Гулон и Молларе предстали перед научной ассамблеей и перечислили признаки, совокупность которых они назвали «закоматозным состоянием», или «терминальной комой»; они подробно описали состояние многочисленных пациентов, у которых сердечная и дыхательная функции поддерживались чисто механически, но мозговая деятельность прекратилась, – пациентов, которые без современной аппаратуры и новейшей реанимационной методики питания мозга точно стали бы жертвами сердечной смерти; оба профессора установили, что эволюция реанимации изменила расклад сил в медицине; оба заявили, что последние достижения науки вынуждают их дать новое определение самому понятию смерть, в связи с чем они взяли на себя труд донести до общественности следующее, жест немыслимой смелости – ведь он затрагивал и философию, и теологию: новое определение смерти позволяет изымать органы у одного человека и пересаживать их другому.

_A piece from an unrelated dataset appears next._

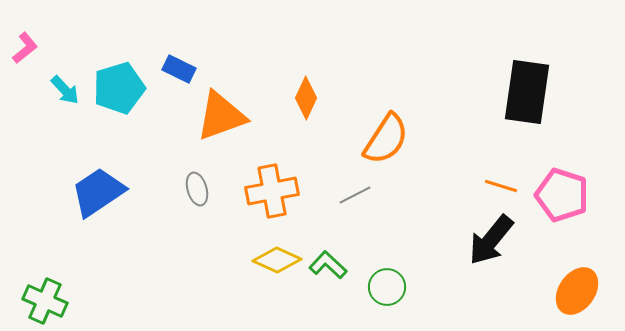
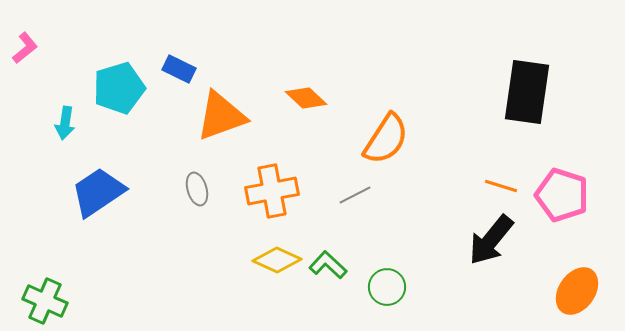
cyan arrow: moved 33 px down; rotated 52 degrees clockwise
orange diamond: rotated 72 degrees counterclockwise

За выступлением Гулона и Молларе на конгрессе последовала публикация в «Неврологическом журнале»; так появилась фундаментальная статья, описывающая двадцать три случая терминальной комы: тут самое время припомнить книги, выстроившиеся на полках в кабинете у Револя, в частности номер журнала за 1959 год, и догадаться, что речь идёт именно о том номере, где была опубликована статья о коме; Револь разыскал этот документ на иБэй-дот-ком и, не торгуясь, согласился выложить за него приличную сумму; заветный экземпляр периодического издания врач заполучил в ноябре на станции «Лозер – Политехнический институт», линия «B» поездов RER[27]: он долго мёрз на холодной платформе, ожидая продавца, оказавшегося крошечной пожилой дамой в шляпке-тюрбане цвета топаза; семеня, она подошла к Револю, взяла у него наличные, открыла огромную хозяйственную сумку в шотландскую клетку… и попыталась сбежать, надеясь надуть покупателя и не отдать журнал.

Револь снова уставился на монитор, ещё раз убедился в правоте своего диагноза, закрыл, затем снова открыл глаза и, словно что-то внезапно решив, поднялся; часы показывали 11:40, когда мужчина позвонил в приёмное отделение; трубку взяла Корделия Аул; Револь спросил, знает ли о случившемся семья Симона Лимбра, и молодая женщина ответила: да, жандармерия связалась с его матерью – сейчас она, наверное, уже в дороге.